- GIVEN INFORMATION
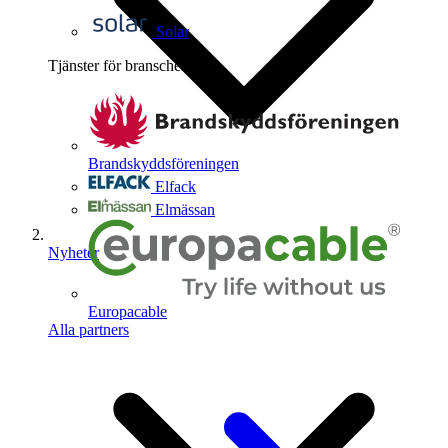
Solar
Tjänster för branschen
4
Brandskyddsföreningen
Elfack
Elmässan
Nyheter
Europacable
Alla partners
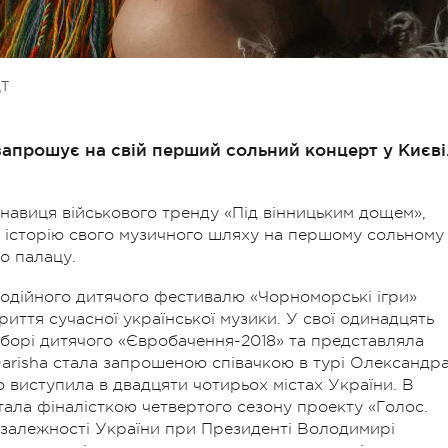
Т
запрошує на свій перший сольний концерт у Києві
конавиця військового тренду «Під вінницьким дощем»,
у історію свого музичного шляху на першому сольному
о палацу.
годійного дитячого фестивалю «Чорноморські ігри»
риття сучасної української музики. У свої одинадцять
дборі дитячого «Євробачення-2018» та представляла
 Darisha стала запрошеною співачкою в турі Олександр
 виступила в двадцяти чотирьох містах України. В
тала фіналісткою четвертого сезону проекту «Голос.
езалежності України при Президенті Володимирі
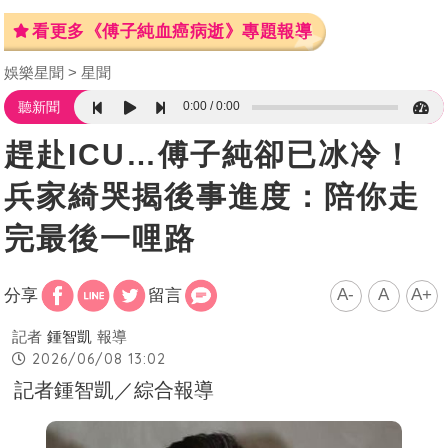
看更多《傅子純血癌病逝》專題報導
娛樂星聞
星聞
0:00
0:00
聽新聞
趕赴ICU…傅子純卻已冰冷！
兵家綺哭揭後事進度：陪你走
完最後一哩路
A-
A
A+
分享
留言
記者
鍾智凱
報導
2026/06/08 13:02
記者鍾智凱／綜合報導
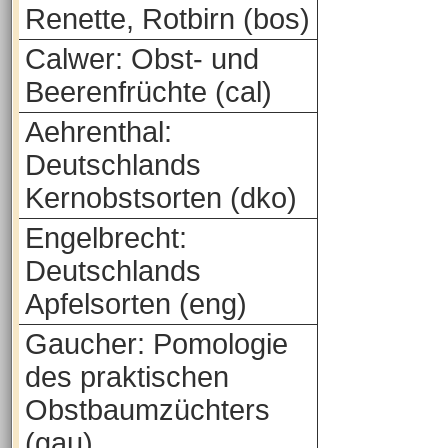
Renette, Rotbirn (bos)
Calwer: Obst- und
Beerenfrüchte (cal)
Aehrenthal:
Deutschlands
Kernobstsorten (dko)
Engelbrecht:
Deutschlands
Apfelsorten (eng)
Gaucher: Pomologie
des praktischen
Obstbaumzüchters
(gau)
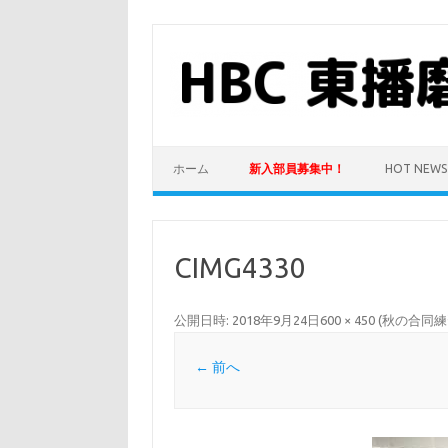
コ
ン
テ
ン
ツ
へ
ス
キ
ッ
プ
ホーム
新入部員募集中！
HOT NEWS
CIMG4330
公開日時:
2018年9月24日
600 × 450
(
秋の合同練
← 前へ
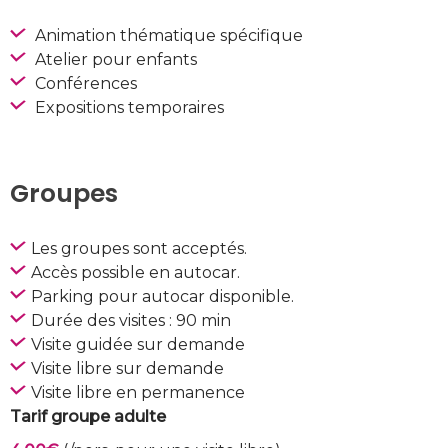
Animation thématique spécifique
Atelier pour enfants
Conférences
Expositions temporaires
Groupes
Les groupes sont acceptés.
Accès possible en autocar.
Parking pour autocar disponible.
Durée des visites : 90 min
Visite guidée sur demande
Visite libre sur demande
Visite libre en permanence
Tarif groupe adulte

---

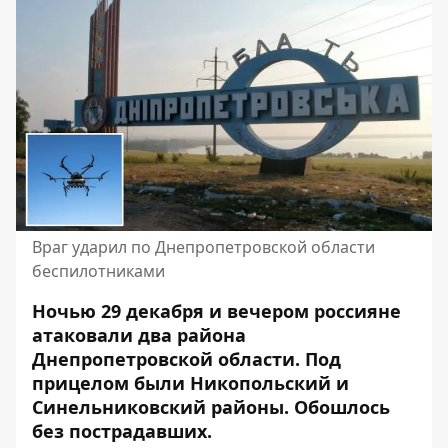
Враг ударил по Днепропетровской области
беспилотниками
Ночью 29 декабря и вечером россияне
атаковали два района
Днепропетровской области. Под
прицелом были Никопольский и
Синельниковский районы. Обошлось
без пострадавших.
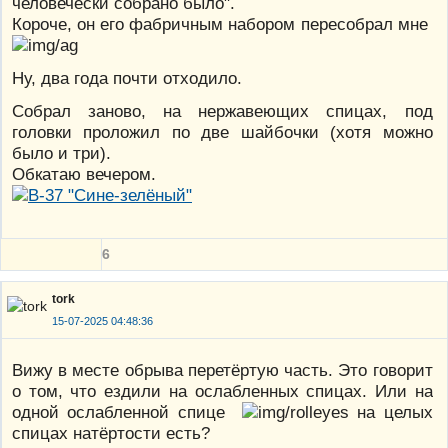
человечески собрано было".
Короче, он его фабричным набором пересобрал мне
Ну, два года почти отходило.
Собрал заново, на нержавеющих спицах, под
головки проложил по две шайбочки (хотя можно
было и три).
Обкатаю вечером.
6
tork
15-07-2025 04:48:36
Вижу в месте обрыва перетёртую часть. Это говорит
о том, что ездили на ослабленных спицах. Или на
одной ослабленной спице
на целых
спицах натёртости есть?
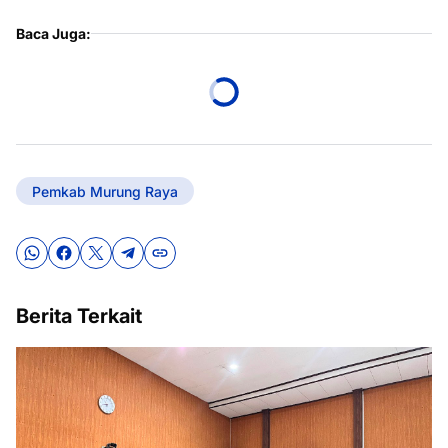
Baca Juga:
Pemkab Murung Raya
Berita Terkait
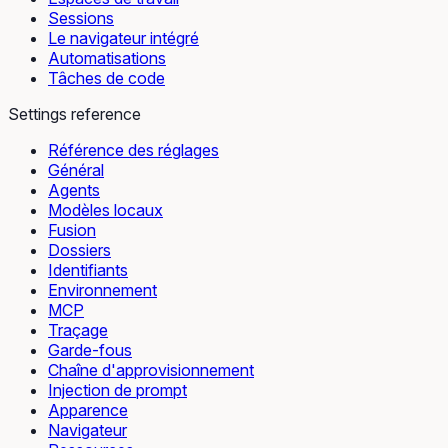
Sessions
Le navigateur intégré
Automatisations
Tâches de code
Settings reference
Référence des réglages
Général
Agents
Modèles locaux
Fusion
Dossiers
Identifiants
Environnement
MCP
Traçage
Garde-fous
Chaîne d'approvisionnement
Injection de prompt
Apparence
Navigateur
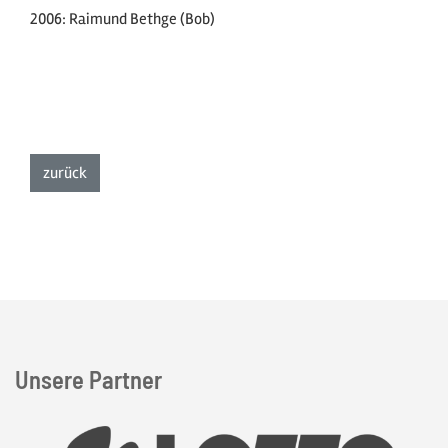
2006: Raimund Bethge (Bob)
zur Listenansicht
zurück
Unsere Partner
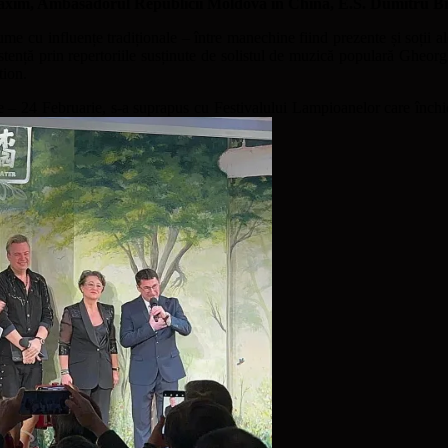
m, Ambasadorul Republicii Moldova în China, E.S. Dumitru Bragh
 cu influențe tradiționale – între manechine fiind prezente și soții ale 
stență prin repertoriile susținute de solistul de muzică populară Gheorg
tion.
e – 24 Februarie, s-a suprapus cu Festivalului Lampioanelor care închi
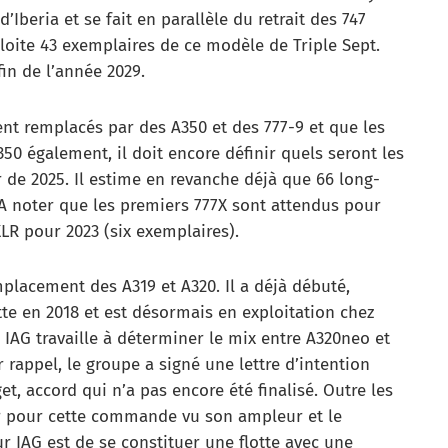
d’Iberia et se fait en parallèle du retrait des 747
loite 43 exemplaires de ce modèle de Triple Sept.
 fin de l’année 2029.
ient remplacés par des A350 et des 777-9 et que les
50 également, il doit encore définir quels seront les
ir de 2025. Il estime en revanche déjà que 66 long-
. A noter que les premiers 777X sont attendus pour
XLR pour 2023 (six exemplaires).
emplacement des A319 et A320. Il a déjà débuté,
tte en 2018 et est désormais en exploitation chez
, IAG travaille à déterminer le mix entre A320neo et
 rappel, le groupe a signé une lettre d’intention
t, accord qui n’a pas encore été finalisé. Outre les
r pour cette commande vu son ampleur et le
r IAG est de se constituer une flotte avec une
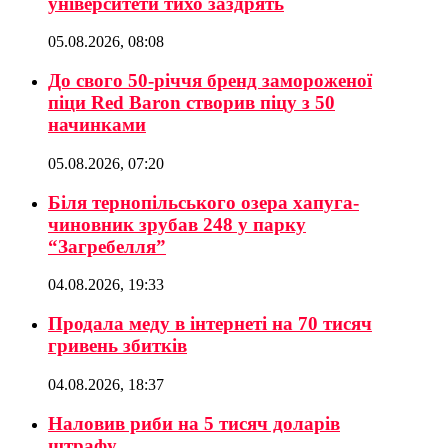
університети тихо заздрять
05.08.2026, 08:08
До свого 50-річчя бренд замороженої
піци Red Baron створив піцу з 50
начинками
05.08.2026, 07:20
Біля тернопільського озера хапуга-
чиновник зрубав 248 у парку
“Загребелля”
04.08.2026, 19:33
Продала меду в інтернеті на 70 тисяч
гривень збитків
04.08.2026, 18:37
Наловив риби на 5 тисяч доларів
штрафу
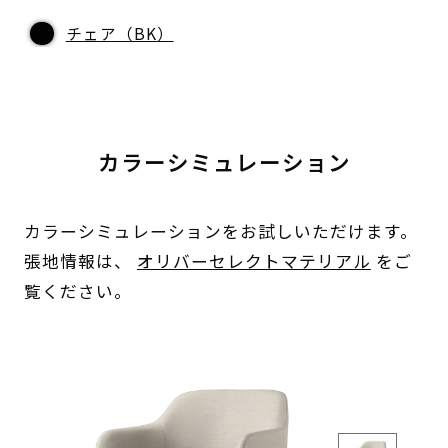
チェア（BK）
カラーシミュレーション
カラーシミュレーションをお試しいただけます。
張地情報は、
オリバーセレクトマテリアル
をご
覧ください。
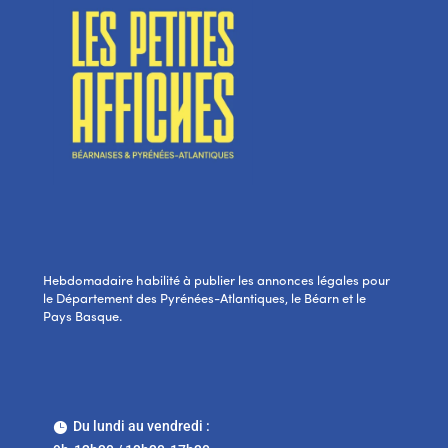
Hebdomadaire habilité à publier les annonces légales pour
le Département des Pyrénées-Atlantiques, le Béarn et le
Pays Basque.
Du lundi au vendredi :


--

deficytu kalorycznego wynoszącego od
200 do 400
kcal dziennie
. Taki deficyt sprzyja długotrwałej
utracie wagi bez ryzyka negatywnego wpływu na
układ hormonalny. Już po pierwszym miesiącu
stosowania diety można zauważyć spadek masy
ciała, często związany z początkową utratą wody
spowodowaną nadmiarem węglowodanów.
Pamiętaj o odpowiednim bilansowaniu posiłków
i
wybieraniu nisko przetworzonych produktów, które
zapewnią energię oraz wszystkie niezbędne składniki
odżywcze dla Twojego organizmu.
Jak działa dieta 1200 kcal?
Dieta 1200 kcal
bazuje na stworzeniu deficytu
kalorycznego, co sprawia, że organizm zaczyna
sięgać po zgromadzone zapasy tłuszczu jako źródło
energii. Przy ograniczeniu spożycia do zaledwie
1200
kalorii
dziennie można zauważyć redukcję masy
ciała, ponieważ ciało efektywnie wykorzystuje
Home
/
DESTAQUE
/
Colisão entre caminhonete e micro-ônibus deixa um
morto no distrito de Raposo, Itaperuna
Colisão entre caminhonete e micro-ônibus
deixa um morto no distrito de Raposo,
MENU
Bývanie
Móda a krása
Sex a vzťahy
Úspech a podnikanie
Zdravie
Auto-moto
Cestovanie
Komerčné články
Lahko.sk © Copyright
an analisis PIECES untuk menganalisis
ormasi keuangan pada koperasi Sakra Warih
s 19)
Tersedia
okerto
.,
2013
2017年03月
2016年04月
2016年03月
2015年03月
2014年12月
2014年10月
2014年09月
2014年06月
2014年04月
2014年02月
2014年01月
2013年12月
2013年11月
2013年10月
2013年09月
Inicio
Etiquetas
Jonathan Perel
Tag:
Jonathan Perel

- DIRECTIONS
What lines above contain the word "micro"? Please copy each one.

- OUTPUT FOR THIS EXERCISE
Colisão entre caminhonete e micro-ônibus deixa um
Colisão entre caminhonete e micro-ônibus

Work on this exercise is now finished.